I remember air raid sirens. Perhaps those of you who reside in locales that rely upon volunteer fire departments do as well. I grew up in Queens, NY. Way back, when I was in the early grades of elementary school, if the sirens went off during the school day, Sister Janine (I'm Irish Catholic. Wanna go?) would hustle us into the hallway in between classrooms, and we would have to sit on the floor with our heads between our knees to protect our heads, and our hands over the back of our necks in order to protect our medulla oblongatas. The Russians probably were not on their way, but if they were, no way they were getting my medulla oblongata. The siren in the back of my head went off again early on Wednesday morning when I saw the news. This time it was Exxon Mobil.
On Tuesday evening, Exxon Mobil filed a warning ahead of releasing the firm's third quarter financial results this October 31st. The firm now says that largely due to lower energy prices, overall income for this third quarter would likely print close to $3.1 billion, which would be -50% y/y. Segregated, Oil and Gas Production will experience a 45% decline, while downstream profits can now be expected to provide just $500 million to to the total (-70%).
If you're looking for professional opinion on XOM, you may be disappointed. Though, I can find 29 analysts who have rated this stock, 22 of those are holds, and there has been a real dearth of public opinion from any highly rated analysts at all for many months. Merrill Lynch basic materials analyst Doug Leggate did maintain a "Buy" on the name last week, while setting a $100 price target, but I am not extremely familiar with Leggate's work. At least not yet.

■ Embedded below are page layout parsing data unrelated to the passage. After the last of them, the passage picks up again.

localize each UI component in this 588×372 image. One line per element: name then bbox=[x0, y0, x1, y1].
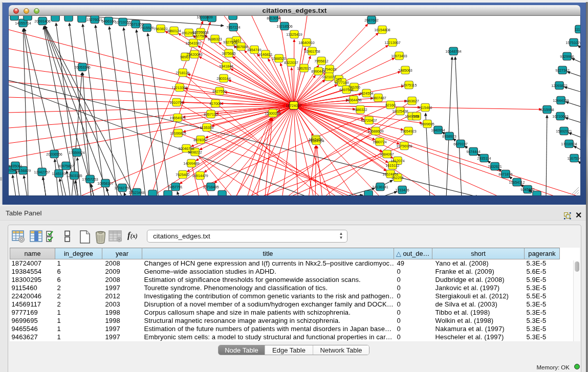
svg-text:7955812: 7955812 bbox=[314, 59, 329, 63]
svg-text:15300295: 15300295 bbox=[265, 112, 281, 116]
svg-text:1167534: 1167534 bbox=[567, 157, 580, 161]
svg-text:8322037: 8322037 bbox=[284, 61, 298, 65]
svg-text:16543382: 16543382 bbox=[185, 41, 202, 46]
svg-text:7625402: 7625402 bbox=[176, 173, 190, 177]
svg-text:9463627: 9463627 bbox=[405, 99, 419, 103]
svg-text:26053346: 26053346 bbox=[74, 65, 91, 70]
svg-text:17957253: 17957253 bbox=[82, 178, 98, 182]
svg-text:8427552: 8427552 bbox=[212, 90, 227, 94]
svg-text:12213369: 12213369 bbox=[171, 86, 188, 90]
svg-text:1880724: 1880724 bbox=[373, 140, 387, 144]
svg-text:11156829: 11156829 bbox=[15, 169, 31, 173]
svg-text:12503135: 12503135 bbox=[66, 174, 82, 178]
svg-text:13325419: 13325419 bbox=[286, 33, 302, 37]
svg-text:19654925: 19654925 bbox=[169, 116, 186, 120]
svg-text:7886322: 7886322 bbox=[353, 108, 367, 112]
svg-text:14055714: 14055714 bbox=[15, 21, 31, 26]
svg-text:15892971: 15892971 bbox=[556, 129, 572, 134]
svg-text:6794028: 6794028 bbox=[322, 68, 337, 72]
svg-text:2867608: 2867608 bbox=[234, 45, 248, 49]
svg-text:12444159: 12444159 bbox=[553, 99, 569, 103]
svg-text:9341848: 9341848 bbox=[219, 64, 233, 69]
svg-text:15716485: 15716485 bbox=[203, 185, 219, 189]
svg-text:12323448: 12323448 bbox=[128, 191, 145, 195]
svg-text:19166825: 19166825 bbox=[170, 132, 186, 136]
svg-text:10973493: 10973493 bbox=[391, 54, 407, 58]
svg-text:1615112: 1615112 bbox=[385, 164, 399, 168]
svg-text:30975867: 30975867 bbox=[58, 164, 74, 168]
svg-text:1145193: 1145193 bbox=[52, 172, 66, 176]
svg-text:9245652: 9245652 bbox=[520, 188, 535, 192]
svg-text:6679197: 6679197 bbox=[453, 142, 468, 146]
svg-text:2687682: 2687682 bbox=[364, 18, 379, 23]
svg-text:14136141: 14136141 bbox=[372, 185, 388, 189]
svg-text:8267130: 8267130 bbox=[204, 113, 218, 117]
svg-text:9084067: 9084067 bbox=[380, 152, 394, 157]
svg-text:2935114: 2935114 bbox=[477, 157, 491, 161]
svg-text:15276021: 15276021 bbox=[86, 18, 103, 22]
svg-text:1135359: 1135359 bbox=[200, 126, 213, 130]
svg-text:16210643: 16210643 bbox=[552, 115, 569, 119]
svg-text:1335061: 1335061 bbox=[9, 164, 23, 168]
svg-text:6497568: 6497568 bbox=[339, 88, 354, 92]
svg-text:7857224: 7857224 bbox=[226, 26, 241, 30]
svg-text:19756928: 19756928 bbox=[396, 144, 412, 148]
svg-text:9327505: 9327505 bbox=[193, 34, 207, 38]
svg-text:8938923: 8938923 bbox=[442, 135, 456, 139]
svg-text:19218506: 19218506 bbox=[276, 25, 293, 29]
svg-text:9699695: 9699695 bbox=[420, 122, 434, 126]
svg-text:1612074: 1612074 bbox=[390, 159, 405, 163]
svg-text:20364436: 20364436 bbox=[345, 98, 362, 102]
svg-text:19384554: 19384554 bbox=[308, 139, 324, 143]
svg-text:16033809: 16033809 bbox=[197, 16, 213, 19]
svg-text:17359924: 17359924 bbox=[69, 151, 85, 155]
svg-text:16914479: 16914479 bbox=[192, 174, 208, 178]
svg-text:417006: 417006 bbox=[209, 102, 222, 106]
svg-text:8215958: 8215958 bbox=[540, 108, 554, 112]
svg-text:984: 984 bbox=[413, 115, 420, 119]
svg-text:62160: 62160 bbox=[385, 103, 396, 107]
svg-text:1362615: 1362615 bbox=[297, 67, 311, 71]
svg-text:9227342: 9227342 bbox=[555, 69, 570, 73]
svg-text:16648784: 16648784 bbox=[445, 50, 462, 54]
svg-text:9146821: 9146821 bbox=[258, 53, 273, 57]
svg-text:18640910: 18640910 bbox=[298, 41, 315, 45]
svg-text:9457791: 9457791 bbox=[168, 185, 183, 189]
svg-text:7485063: 7485063 bbox=[398, 69, 412, 73]
svg-text:8878352: 8878352 bbox=[193, 138, 208, 142]
svg-text:10807487: 10807487 bbox=[370, 96, 386, 100]
svg-text:8813054: 8813054 bbox=[267, 16, 281, 20]
svg-text:12213967: 12213967 bbox=[384, 41, 401, 45]
svg-text:8454749: 8454749 bbox=[247, 48, 262, 52]
svg-text:10654112: 10654112 bbox=[509, 181, 525, 185]
svg-text:5498222: 5498222 bbox=[188, 150, 202, 155]
svg-text:1010755: 1010755 bbox=[169, 101, 184, 105]
svg-text:10958107: 10958107 bbox=[97, 182, 114, 186]
svg-text:7632621: 7632621 bbox=[488, 165, 502, 169]
svg-text:10025438: 10025438 bbox=[392, 110, 408, 114]
svg-text:7515526: 7515526 bbox=[140, 26, 154, 30]
svg-text:8186323: 8186323 bbox=[208, 37, 222, 41]
svg-text:16154808: 16154808 bbox=[374, 28, 390, 32]
svg-text:6466160: 6466160 bbox=[101, 19, 116, 24]
svg-text:16782759: 16782759 bbox=[114, 186, 130, 190]
svg-text:12975115: 12975115 bbox=[401, 83, 417, 87]
svg-text:20206556: 20206556 bbox=[46, 152, 62, 157]
svg-text:17016504: 17016504 bbox=[561, 142, 577, 146]
svg-text:15720407: 15720407 bbox=[361, 119, 377, 123]
svg-text:10688609: 10688609 bbox=[367, 129, 384, 134]
svg-text:1733426: 1733426 bbox=[395, 188, 409, 192]
svg-text:3875685: 3875685 bbox=[222, 52, 236, 56]
svg-text:9115460: 9115460 bbox=[418, 106, 432, 110]
svg-text:8471876: 8471876 bbox=[498, 172, 513, 177]
svg-text:9329966: 9329966 bbox=[560, 55, 574, 59]
svg-text:7663822: 7663822 bbox=[154, 27, 168, 31]
svg-text:18724007: 18724007 bbox=[286, 104, 302, 108]
svg-text:2718126: 2718126 bbox=[176, 71, 190, 75]
svg-text:1588520: 1588520 bbox=[272, 57, 286, 61]
svg-text:14099489: 14099489 bbox=[183, 162, 200, 166]
svg-text:23420046: 23420046 bbox=[186, 53, 203, 57]
svg-text:12942757: 12942757 bbox=[34, 170, 50, 174]
svg-text:2803144: 2803144 bbox=[216, 77, 231, 81]
svg-text:11171: 11171 bbox=[575, 28, 580, 32]
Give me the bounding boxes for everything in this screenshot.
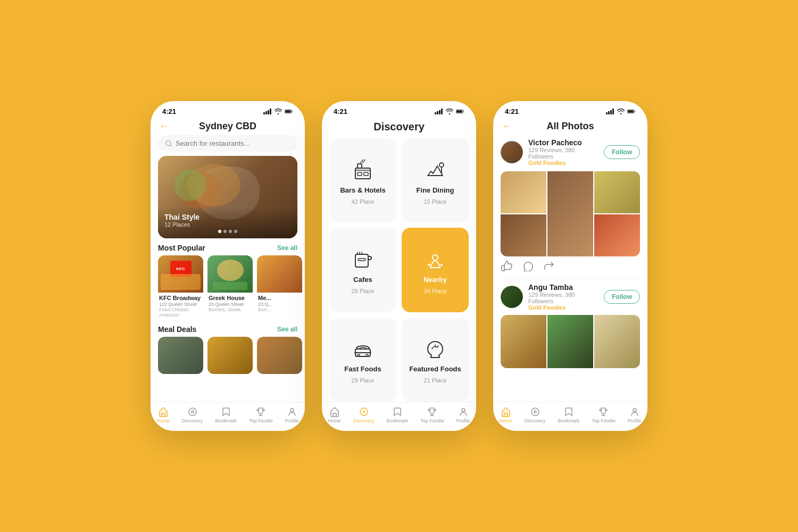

Very troubling chart since the shares peaked for the year in April. Obviously, this is a growth name, and trade wars hurt growth, not to mention monetary policy that remained inappropriate for the environment for much of the year. Relative strength is back toward the bottom. The daily MACD is telling investors to hold their fire. The shares are so far below their 50 and 200 day SMAs that I just took them off of a crowded chart.
The purple lines are placed as to illustrate the consistency of lower highs coupled with lower lows. That condition has persisted for almost six months now. The orange lines point out Exxon's obedience to Fibonacci retracement levels, technically. The September high is nearly a perfect 61.8% above the April through August low.
Now, see the double bottom in August at 67? As a reversal pattern, that worked like a charm. That spot also presents as the greatest danger to this name right now.
Do I grab a few shares on this weakness? I have plenty of dry powder. That's for sure. I came into this week very well positioned for some volatility. I do like the dividend yield that at an annual rate of $3.48 now approached 5.1%. There are two other things that bug me right now.
1) The sale of the assets in Norway had my hopes up for either an increased dividend or the initiation of a share repurchase program. Obviously, with the shortfalls now expected in profits, I think this becomes less of a sure thing. Much less.
2) Presidential candidate Elizabeth Warren, who appears to be juggernaut at the moment, proposed an aggressive plan to tax heavily those corporations or trade associations that spend heavily themselves on lobbying the federal government. That tax, under her plan starts at 35% on lobbying based expenditures and scales up to 75%, as such spending also scales higher. This is not a political statement. Just an observation that such a plan would impact negatively a firm such as Exxon Mobil.
For the short-term, I think I watch that 67 level. Longer-term, I watch Elizabeth Warren in the polls.